- _Work required_
From the data, return each line holding the word "flere".

- _Records for the task_
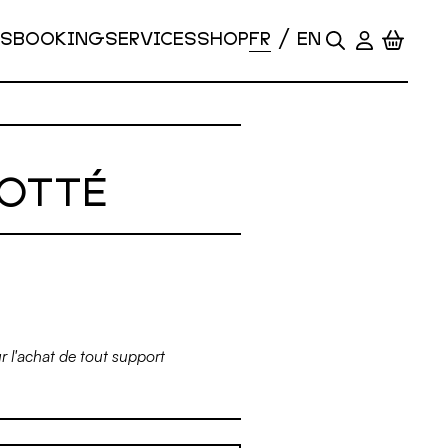
S
BOOKING
SERVICES
SHOP
LOTTÉ
r l'achat de tout support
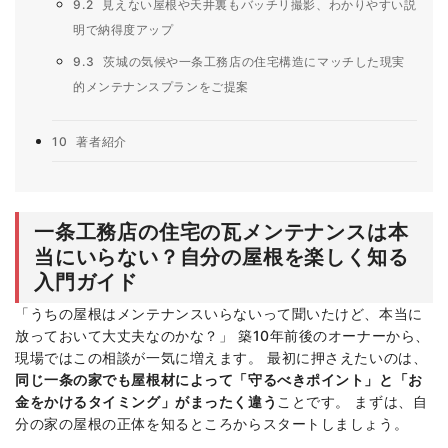
9.2
見えない屋根や天井裏もバッチリ撮影、わかりやすい説
明で納得度アップ
9.3
茨城の気候や一条工務店の住宅構造にマッチした現実
的メンテナンスプランをご提案
10
著者紹介
一条工務店の住宅の瓦メンテナンスは本
当にいらない？自分の屋根を楽しく知る
入門ガイド
「うちの屋根はメンテナンスいらないって聞いたけど、本当に
放っておいて大丈夫なのかな？」 築10年前後のオーナーから、
現場ではこの相談が一気に増えます。 最初に押さえたいのは、
同じ一条の家でも屋根材によって「守るべきポイント」と「お
金をかけるタイミング」がまったく違う
ことです。 まずは、自
分の家の屋根の正体を知るところからスタートしましょう。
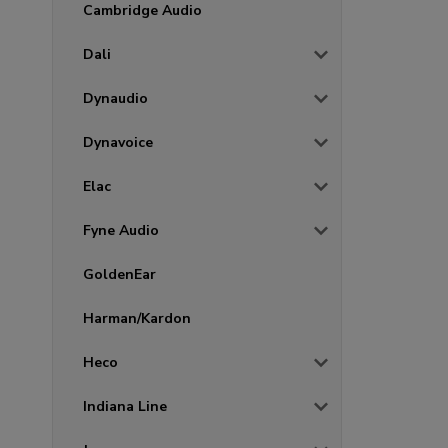
Cambridge Audio
Dali
Dynaudio
Dynavoice
Elac
Fyne Audio
GoldenEar
Harman/Kardon
Heco
Indiana Line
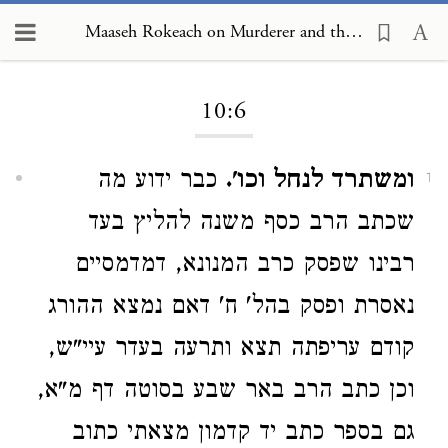
Maaseh Rokeach on Murderer and the Preservation of Life 10:6
Loading...
10:6
ומשתרד לנחל וכו'.
כבר ידוע מה
1
שכתב הרב כסף משנה להליץ בעד
רבינו שפסק כרב המנונא, דמדמסיים
נאסרת ופסק בהל' ח' דאם נמצא ההורג
קודם עריפתה תצא ותרעה בעדר עיי"ש,
וכן כתב הרב באר שבע בסוטה דף מ"א,
גם בספר כתב יד קדמון מצאתי כתוב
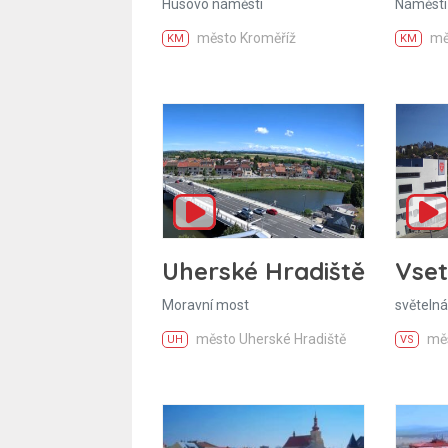
Husovo náměstí
Náměstí
město Kroměříž
mě
KM
KM
Uherské Hradiště
Vset
Moravní most
světelná
město Uherské Hradiště
měs
UH
VS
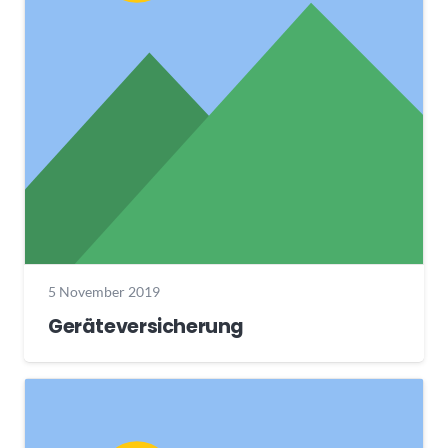
5 November 2019
Geräteversicherung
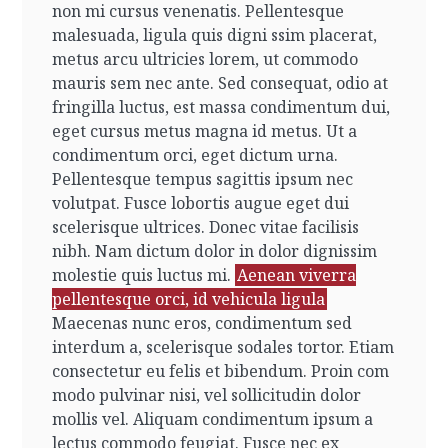
non mi cursus venenatis. Pellentesque
malesuada, ligula quis digni ssim placerat,
metus arcu ultricies lorem, ut commodo
mauris sem nec ante. Sed consequat, odio at
fringilla luctus, est massa condimentum dui,
eget cursus metus magna id metus. Ut a
condimentum orci, eget dictum urna.
Pellentesque tempus sagittis ipsum nec
volutpat. Fusce lobortis augue eget dui
scelerisque ultrices. Donec vitae facilisis
nibh. Nam dictum dolor in dolor dignissim
molestie quis luctus mi.
Aenean viverra
pellentesque orci, id vehicula ligula
Maecenas nunc eros, condimentum sed
interdum a, scelerisque sodales tortor. Etiam
consectetur eu felis et bibendum. Proin com
modo pulvinar nisi, vel sollicitudin dolor
mollis vel. Aliquam condimentum ipsum a
lectus commodo feugiat. Fusce nec ex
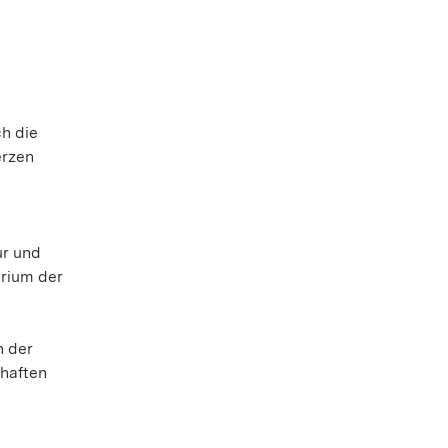
ch die
erzen
ur und
arium der
n der
lhaften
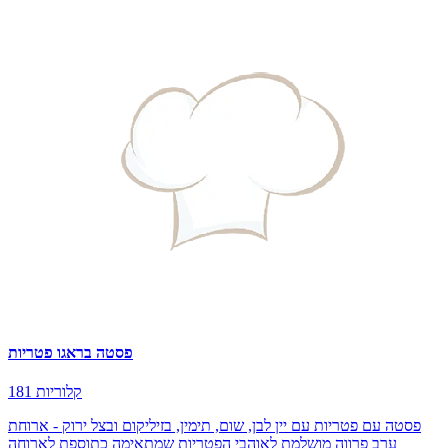
פסטה בראגו פטריות
181 קלוריות
פסטה עם פטריות עם יין לבן, שום, תימין, בזיליקום ובצל ירוק - ארוחת
ערב פרווה מושלמת לאוהבי הפטריות שמתאימה כתוספת לארוחה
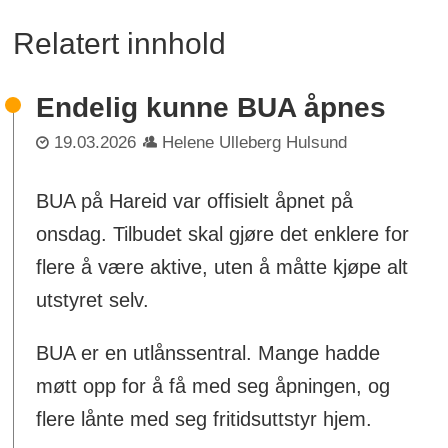
Relatert innhold
Endelig kunne BUA åpnes
19.03.2026
Helene Ulleberg Hulsund
BUA på Hareid var offisielt åpnet på
onsdag. Tilbudet skal gjøre det enklere for
flere å være aktive, uten å måtte kjøpe alt
utstyret selv.
BUA er en utlånssentral. Mange hadde
møtt opp for å få med seg åpningen, og
flere lånte med seg fritidsuttstyr hjem.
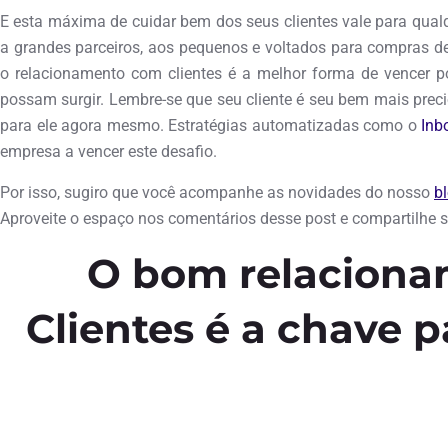
E esta máxima de cuidar bem dos seus clientes vale para qualq
a grandes parceiros, aos pequenos e voltados para compras de 
o relacionamento com clientes é a melhor forma de vencer po
possam surgir. Lembre-se que seu cliente é seu bem mais pr
para ele agora mesmo. Estratégias automatizadas como o
Inb
empresa a vencer este desafio.
Por isso, sugiro que você acompanhe as novidades do nosso
b
Aproveite o espaço nos comentários desse post e compartilhe su
O bom relacion
Clientes é a chave p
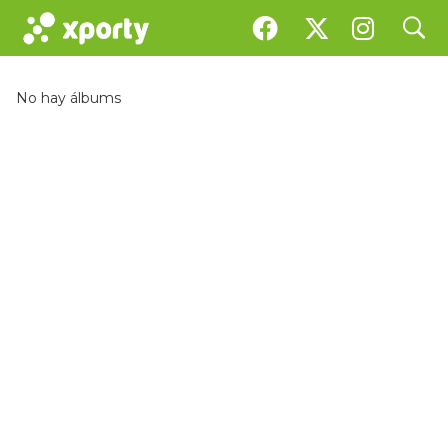
search
Galería
No hay álbums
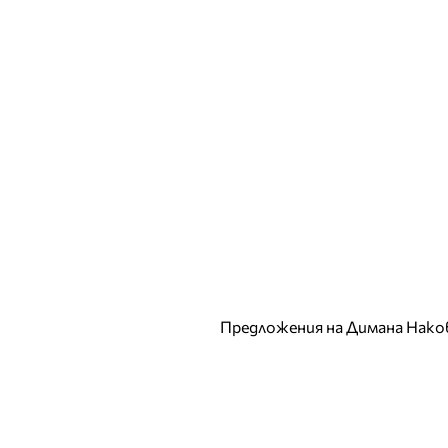
Предложения на Димана Нако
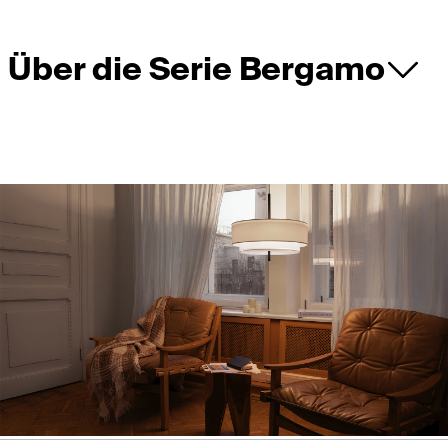
Über die Serie Bergamo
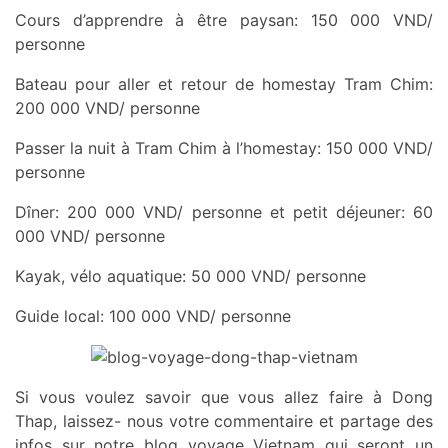
Cours d’apprendre à être paysan: 150 000 VND/
personne
Bateau pour aller et retour de homestay Tram Chim:
200 000 VND/ personne
Passer la nuit à Tram Chim à l’homestay: 150 000 VND/
personne
Dîner: 200 000 VND/ personne et petit déjeuner: 60
000 VND/ personne
Kayak, vélo aquatique: 50 000 VND/ personne
Guide local: 100 000 VND/ personne
Si vous voulez savoir que vous allez faire à Dong
Thap, laissez- nous votre commentaire et partage des
infos sur notre blog voyage Vietnam qui seront un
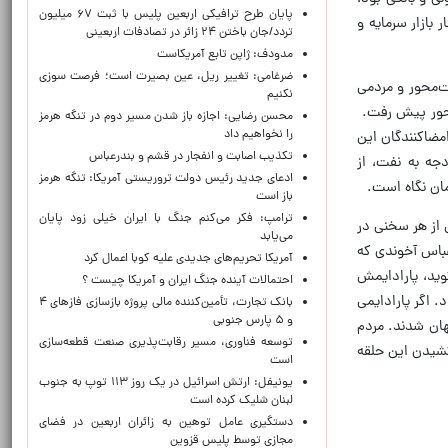
پایان طرح ترافیکی اربعین پلیس با ثبت ۶۷ میلیون
بازار سرمایه و
تردد/جان باختن ۲۴ زائر در تصادفات اربعینی
مدودف: ژاپن تابع آمریکاست
ضرغامی: تغییر ریل، عین بصیرت است؛ فرصت سوزی
ت‌محور و مردمی
نکنیم
‌محور پیش رفت.
محسن رضایی: اجازه باز شدن مسیر دوم در تنگه هرمز
را نخواهیم داد
امضاکنندگان این
تکذیب اصابت و انفجار در قشم و بندرعباس
ستگی شدید بودجه به نفت، از
ادعای جدید رئیس دولت تروریستی آمریکا: تنگه هرمز
مان نگاه است.
باز است
ترامپ: فکر می‌کنم جنگ با ایران خیلی زود پایان
 از هر سخنی در
می‌یابد
عباس آخوندی که
آمریکا تحریم‌های جدیدی علیه کوبا اعمال کرد
وید، پارادایمش
احتمالات آینده جنگ ایران و آمریکا چیست ؟
 اگر پارادایمی
بانک تجارت، تأمین‌کننده مالی پروژه بازسازی فازهای ۴
و ۵ پارس جنوبی
هان شدند. مردم
توسعه فناوری، مسیر رقابت‌پذیری صنعت قطعه‌سازی
 کشیدن این حلقه
است
یونیفل: ارتش اسرائیل در یک روز ۱۱۳ توپ به جنوب
لبنان شلیک کرده است
دستگیری عامل توهین به زائران اربعین در فضای
مجازی توسط پلیس قزوین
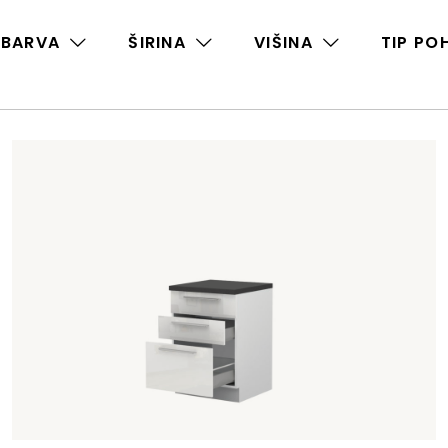
BARVA
ŠIRINA
VIŠINA
TIP PO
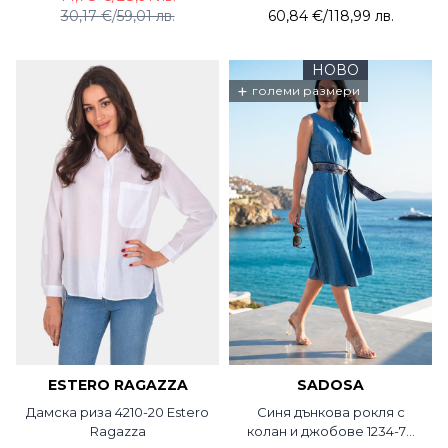
30,17 €
/
59,01 лв.
60,84 €
/
118,99 лв.
НОВО
+
големи размери
ESTERO RAGAZZA
SADOSA
Дамска риза 4210-20 Estero
Синя дънкова рокля с
Ragazza
колан и джобове 1234-76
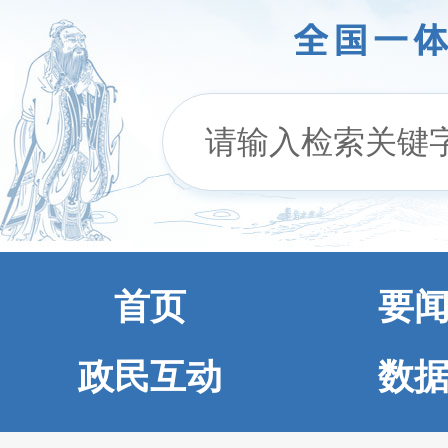
首页
要
政民互动
数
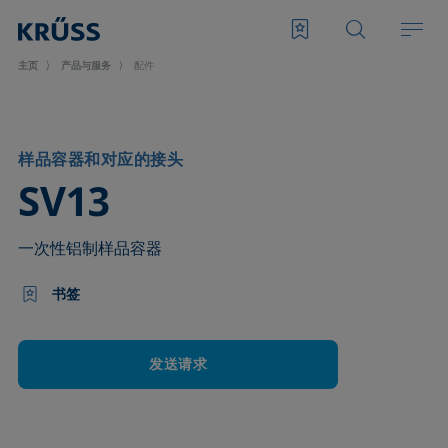
主页
产品与服务
配件
样品容器和对应的接头
–
SV13
一次性铝制样品容器
书签
发送请求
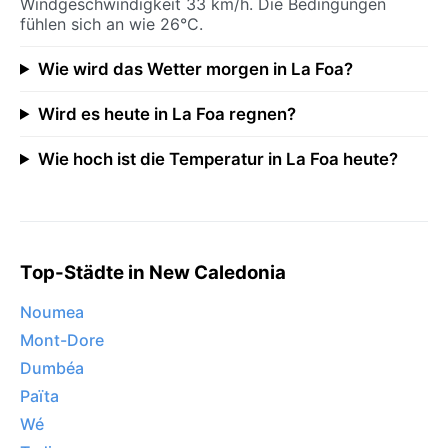
Windgeschwindigkeit 33 km/h. Die Bedingungen
fühlen sich an wie 26°C.
Wie wird das Wetter morgen in La Foa?
Wird es heute in La Foa regnen?
Wie hoch ist die Temperatur in La Foa heute?
Top-Städte in New Caledonia
Noumea
Mont-Dore
Dumbéa
Païta
Wé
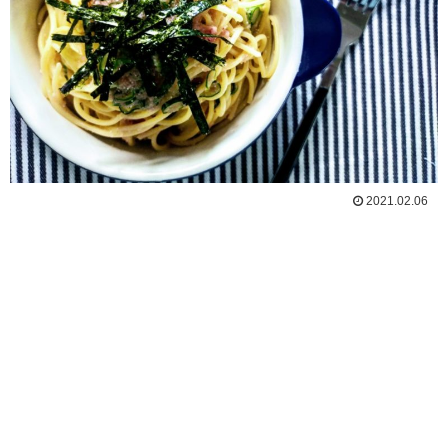
2021.02.06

- _Task response_
flere å være aktive, uten å måtte kjøpe alt
flere lånte med seg fritidsuttstyr hjem.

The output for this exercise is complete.